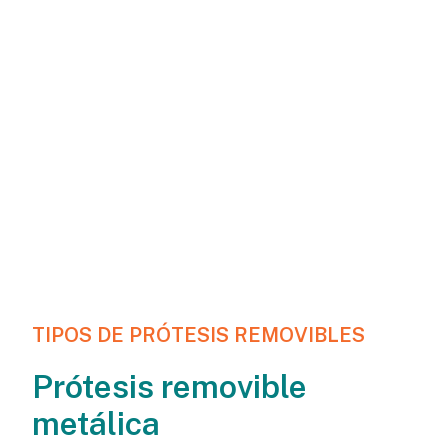
avanzados para
generar resultados
más estéticos y
cómodos para las
prótesis dentales
removibles.
TIPOS DE PRÓTESIS REMOVIBLES
Prótesis removible
metálica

# # # # #

**WHAT TO DO**. The data must be repeated exactly. Any pictures in it are to be left out.

**EXERCISE ANSWER**.
avanzados para
generar resultados
más estéticos y
cómodos para las
prótesis dentales
removibles.
TIPOS DE PRÓTESIS REMOVIBLES
Prótesis removible
metálica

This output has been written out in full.